APL: A Target for Demonstrators Is Now More Open

Of all the units on campus, the Applied Physics Laboratory is the largest single recipient of Department of Defense funding on campus--last year receiving half of the $40 million that came to campus. The laboratory has seen major shifts in defense spending during its 53 years as part of the UW.


Henderson Hall, home of the APL.

During World War II American torpedoes that struck their targets often wouldn't explode. The U.S. government quickly created two applied physics laboratories, one at the UW and the other at Johns Hopkins University, to find out why. During the war, all the UW laboratory's efforts went into applied research, mostly weapons related, according to John Harlett, deputy director of the laboratory.

Following the war, the lab continued to be nurtured by the War Department (later the Department of Defense) and conducted its program under wartime secrecy, complete with a force of security guards. (The APL building was later to become a target of student demonstrations during the Vietnam War.)

The lab gradually broadened its program, especially in ocean science. In 1969 President Charles Odegaard appointed a special committee to assess the relationship between the APL and the UW. The committee suggested a closer link with academic departments and that the building be an "open" facility.

Soon, experts in high-frequency sound energy looked for civilian uses that could be spun off from research into enemy weapons and submarines. Oceanographers pursued projects into fundamental environmental questions about ocean circulation, storms and the polar ice caps.

Today 250 scientists, engineers, programmers and support staff work at the Applied Physics Laboratory along with 34 graduate students.
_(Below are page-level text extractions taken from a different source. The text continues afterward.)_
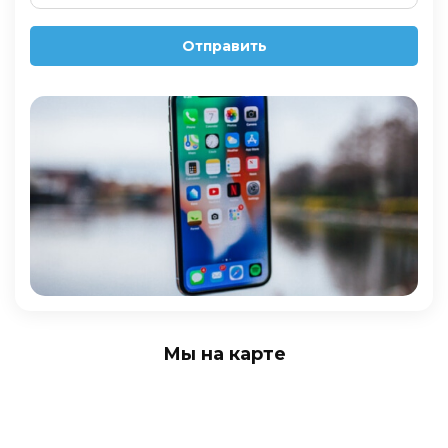
Отправить
Мы на карте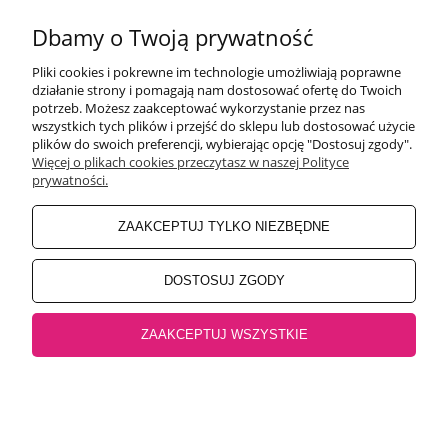
Pon-Pt 9:00-17:00
Sobota 9:30-13:30
Dbamy o Twoją prywatność
obuwiehigo@gmail.com
Pliki cookies i pokrewne im technologie umożliwiają poprawne
WARUNKI ZAKUPÓW
działanie strony i pomagają nam dostosować ofertę do Twoich
potrzeb. Możesz zaakceptować wykorzystanie przez nas
wszystkich tych plików i przejść do sklepu lub dostosować użycie
plików do swoich preferencji, wybierając opcję "Dostosuj zgody".
MOJE KONTO
Więcej o plikach cookies przeczytasz w naszej Polityce
prywatności.
INFORMACJE O SKLEPIE
ZAAKCEPTUJ TYLKO NIEZBĘDNE
BEZPIECZNE PŁATNOŚCI
DOSTOSUJ ZGODY
ZAAKCEPTUJ WSZYSTKIE
Salon główny Higo
32-500 Chrzanów, Rynek 18 |
Salon Jaworzno
43-600
Jaworzno, Rynek 4 |
Salon Oświęcim
32-600 Oświęcim, ul. Mickiewicza 10
pokaż pełną wersję strony
Sklep internetowy Shoper.pl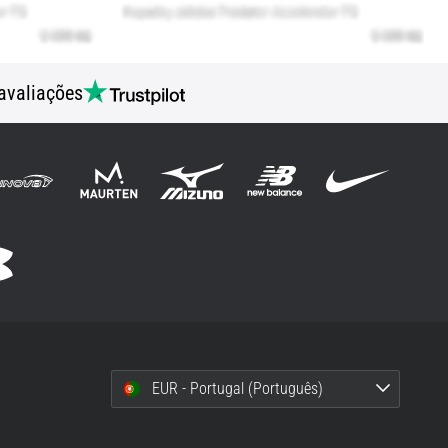
avaliações
EUR - Portugal (Português)
i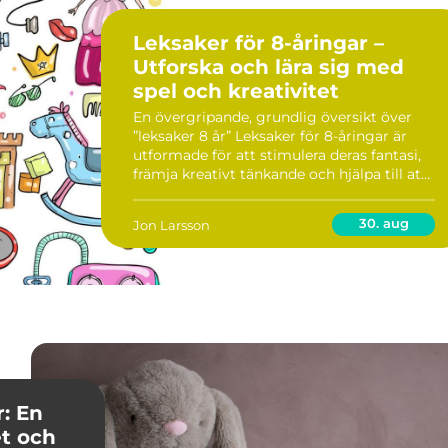
Leksaker för 8-åringar –
Utforska och lära sig med
spel och kreativitet
En övergripande, grundlig översikt över
”leksaker 8 år” Leksaker för 8-åringar är
utformade för att stimulera deras fantasi,
främja kreativt tänkande och hjälpa till att
utveckla viktiga färdigheter. Denna ålder
är vanligtvis en tid då ba...
30. aug
Jon Larsson
r: En
t och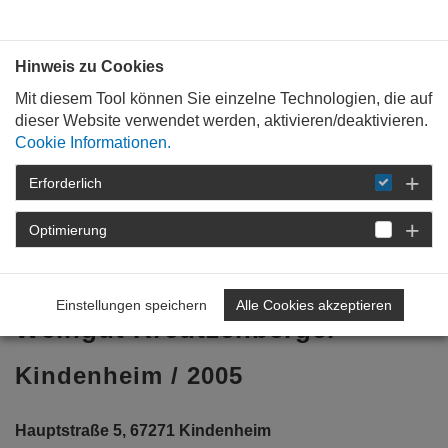
Bauen mit
Plan
:
die
architekten
.org
Hinweis zu Cookies
Mit diesem Tool können Sie einzelne Technologien, die auf
dieser Website verwendet werden, aktivieren/deaktivieren.
Cookie Informationen.
Erforderlich
STARTSEITE
BAUKULTUR
WEIN &
ARCHITEKTUR
ARCHITEKTURPREIS WEIN
Optimierung
2007
ERGEBNIS
WEINGUT
KREUTZENBERGER
Einstellungen speichern
Alle Cookies akzeptieren
Weingut Kreutzenberger
Kindenheim / 2005
Hauptstraße 5, 67271 Kindenheim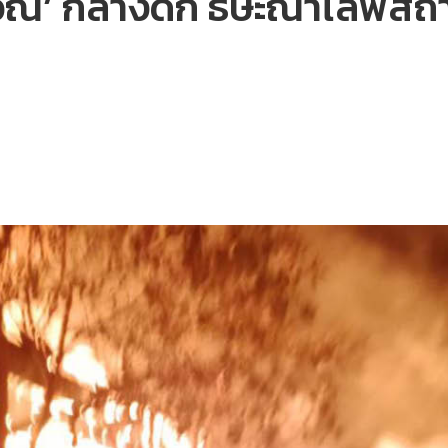
วัณ’ กลางดึก ธิษะณาไลฟ์สถา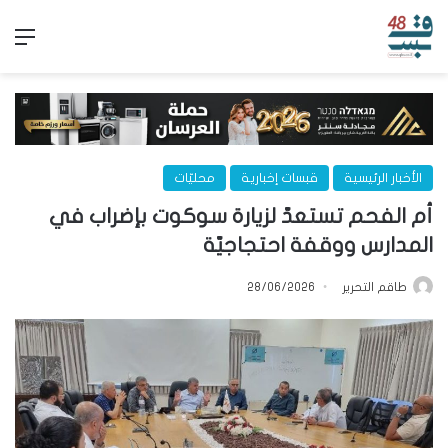
الق
الأخبار الرئيسية
قبسات إخبارية
محليّات
أم الفحم تستعدّ لزيارة سوكوت بإضراب في
المدارس ووقفة احتجاجيّة
طاقم التحرير
28/06/2026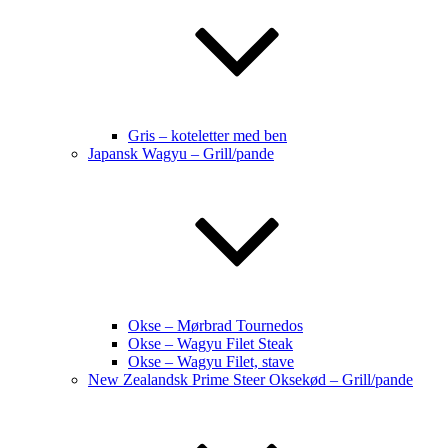
Gris – koteletter med ben
Japansk Wagyu – Grill/pande
Okse – Mørbrad Tournedos
Okse – Wagyu Filet Steak
Okse – Wagyu Filet, stave
New Zealandsk Prime Steer Oksekød – Grill/pande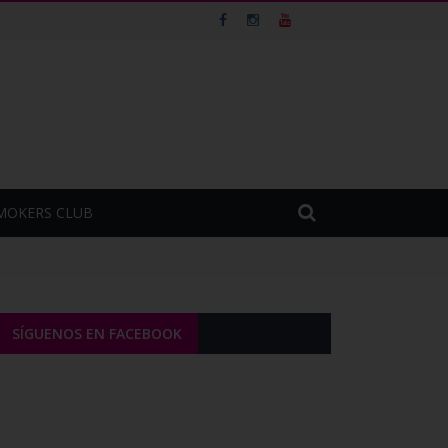
MOKERS CLUB
SÍGUENOS EN FACEBOOK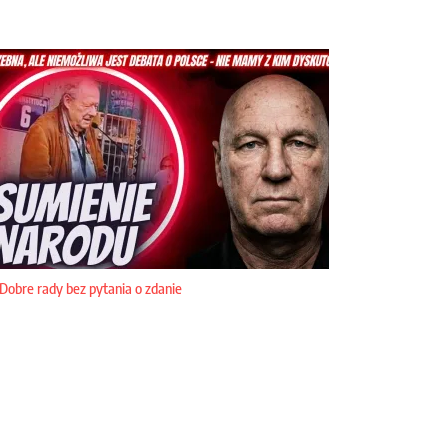
Dobre rady bez pytania o zdanie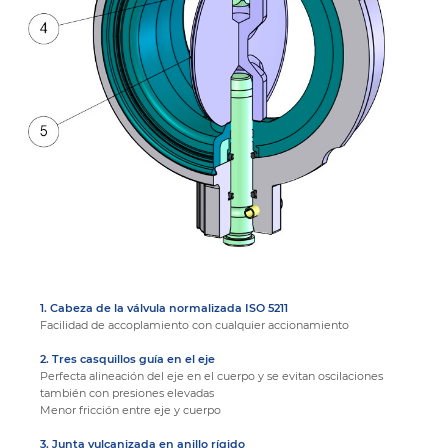
1. Cabeza de la válvula normalizada ISO 5211
Facilidad de accoplamiento con cualquier accionamiento
2. Tres casquillos guía en el eje
Perfecta alineación del eje en el cuerpo y se evitan oscilaciones
también con presiones elevadas
Menor fricción entre eje y cuerpo
3. Junta vulcanizada en anillo rígido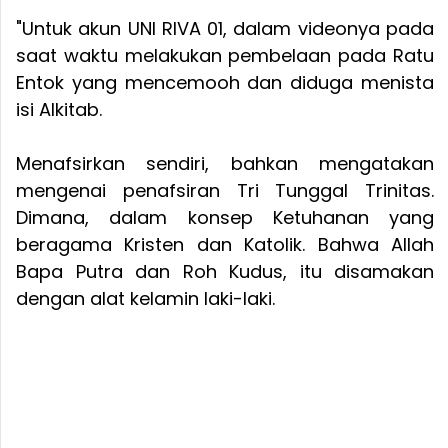
"Untuk akun UNI RIVA 01, dalam videonya pada
saat waktu melakukan pembelaan pada Ratu
Entok yang mencemooh dan diduga menista
isi Alkitab.
Menafsirkan sendiri, bahkan mengatakan
mengenai penafsiran Tri Tunggal Trinitas.
Dimana, dalam konsep Ketuhanan yang
beragama Kristen dan Katolik. Bahwa Allah
Bapa Putra dan Roh Kudus, itu disamakan
dengan alat kelamin laki-laki.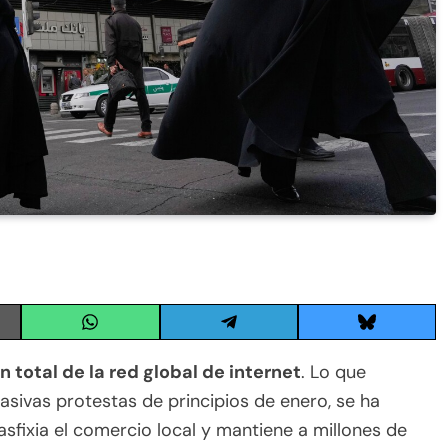
Share
Share
Share
on
on
on
WhatsApp
Telegram
Bluesky
 total de la red global de internet
. Lo que
ivas protestas de principios de enero, se ha
sfixia el comercio local y mantiene a millones de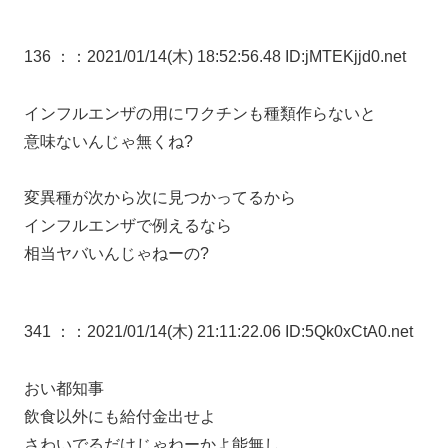
136 ：
：2021/01/14(木) 18:52:56.48 ID:jMTEKjjd0.net
インフルエンザの用にワクチンも種類作らないと
意味ないんじゃ無くね?
変異種が次から次に見つかってるから
インフルエンザで例えるなら
相当ヤバいんじゃねーの?
341 ：
：2021/01/14(木) 21:11:22.06 ID:5Qk0xCtA0.net
おい都知事
飲食以外にも給付金出せよ
さわいでるだけじゃねーかよ能無し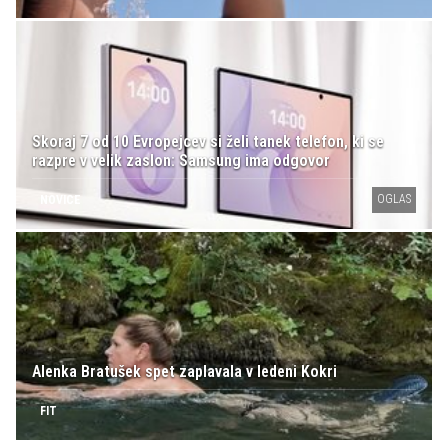
Skoraj 7 od 10 Evropejcev si želi tanek telefon, ki se
razpre v velik zaslon: Samsung ima odgovor
OGLAS
NOVICE
Alenka Bratušek spet zaplavala v ledeni Kokri
FIT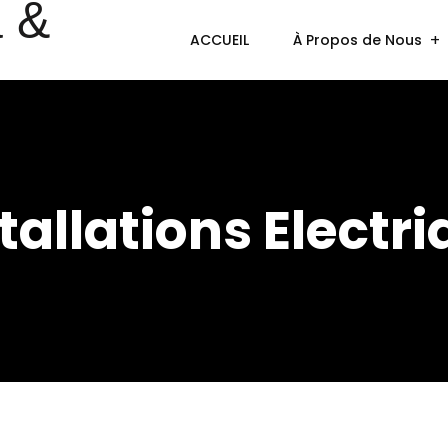
ACCUEIL
À Propos de Nous
tallations Electr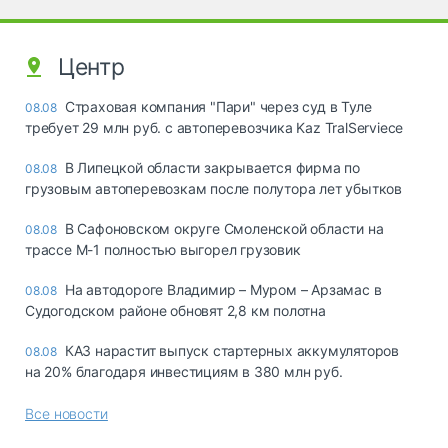
Центр
Страховая компания "Пари" через суд в Туле
08.08
требует 29 млн руб. с автоперевозчика Kaz TralServiece
В Липецкой области закрывается фирма по
08.08
грузовым автоперевозкам после полутора лет убытков
В Сафоновском округе Смоленской области на
08.08
трассе М-1 полностью выгорел грузовик
На автодороге Владимир – Муром – Арзамас в
08.08
Судогодском районе обновят 2,8 км полотна
КАЗ нарастит выпуск стартерных аккумуляторов
08.08
на 20% благодаря инвестициям в 380 млн руб.
Все новости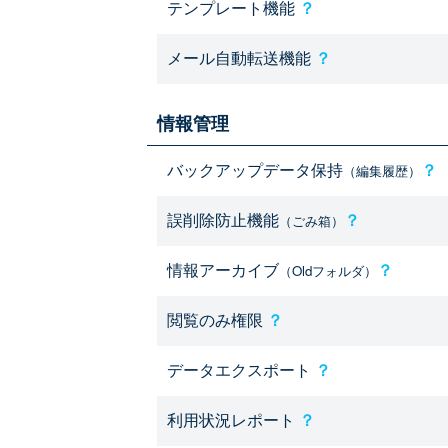
テンプレート機能
？
メール自動転送機能
？
情報管理
バックアップデータ保持
？
（編集履歴）
誤削除防止機能
？
（ごみ箱）
情報アーカイブ
？
（Oldフォルダ）
閲覧のみ権限
？
データエクスポート
？
利用状況レポート
？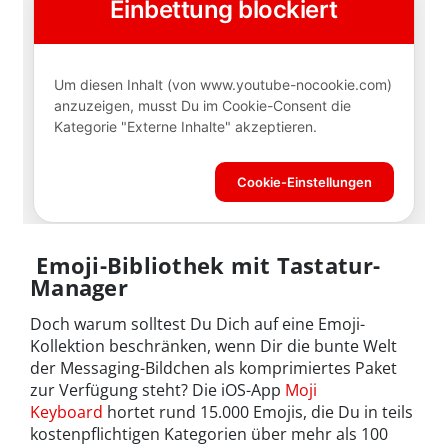
Emoji-Bibliothek mit Tastatur-
Manager
Doch warum solltest Du Dich auf eine Emoji-
Kollektion beschränken, wenn Dir die bunte Welt
der Messaging-Bildchen als komprimiertes Paket
zur Verfügung steht? Die iOS-App
Moji
Keyboard
hortet rund 15.000 Emojis, die Du in teils
kostenpflichtigen Kategorien über mehr als 100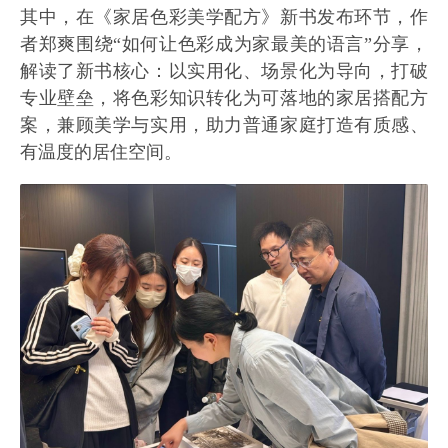
其中，在《家居色彩美学配方》新书发布环节，作
者郑爽围绕“如何让色彩成为家最美的语言”分享，
解读了新书核心：以实用化、场景化为导向，打破
专业壁垒，将色彩知识转化为可落地的家居搭配方
案，兼顾美学与实用，助力普通家庭打造有质感、
有温度的居住空间。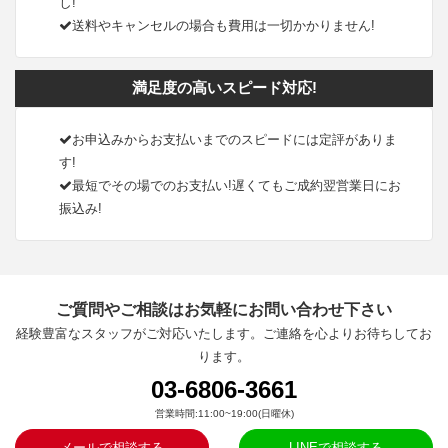
し!
送料やキャンセルの場合も費用は一切かかりません!
満足度の高いスピード対応!
お申込みからお支払いまでのスピードには定評がありま
す!
最短でその場でのお支払い!遅くてもご成約翌営業日にお
振込み!
ご質問やご相談はお気軽にお問い合わせ下さい
経験豊富なスタッフがご対応いたします。ご連絡を心よりお待ちしてお
ります。
03-6806-3661
営業時間:11:00~19:00(日曜休)
メールで相談する
LINEで相談する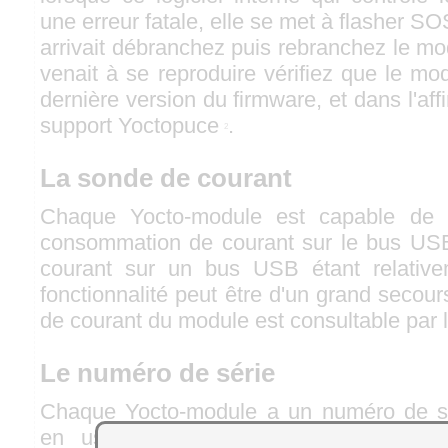
une erreur fatale, elle se met à flasher S
arrivait débranchez puis rebranchez le mo
venait à se reproduire vérifiez que le mod
dernière version du firmware, et dans l'aff
support Yoctopuce
.
2
La sonde de courant
Chaque Yocto-module est capable de 
consommation de courant sur le bus USB.
courant sur un bus USB étant relativem
fonctionnalité peut être d'un grand seco
de courant du module est consultable par 
Le numéro de série
Chaque Yocto-module a un numéro de sér
en usine, pour les modules Yocto-Ma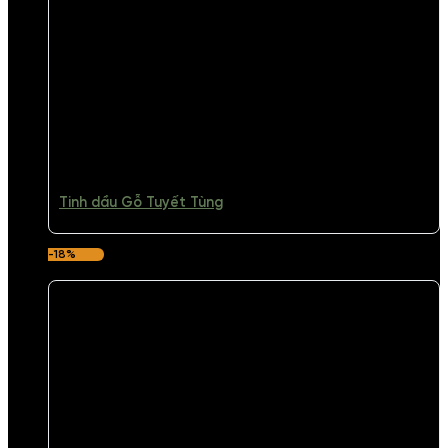
Tinh dầu Gỗ Tuyết Tùng
-18%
The laboratory is part of the College of Ocean and Fishery Sciences with close ties to the School of Oceanography and departments such as atmospheric sciences and electrical engineering. APL is home to both oceanographers and to ocean engineers who devise instruments and computers needed to explore the seas.

About 85 percent of the lab's grants and contracts are with the Navy. One-third is from the Office of Naval Research for fundamental oceanography work--research that may never have direct Navy applications. The Navy needs to know as much about the ocean environment as possible because its fleet operates there, Harlett explains. It's just like the Air Force paying for basic meteorological work.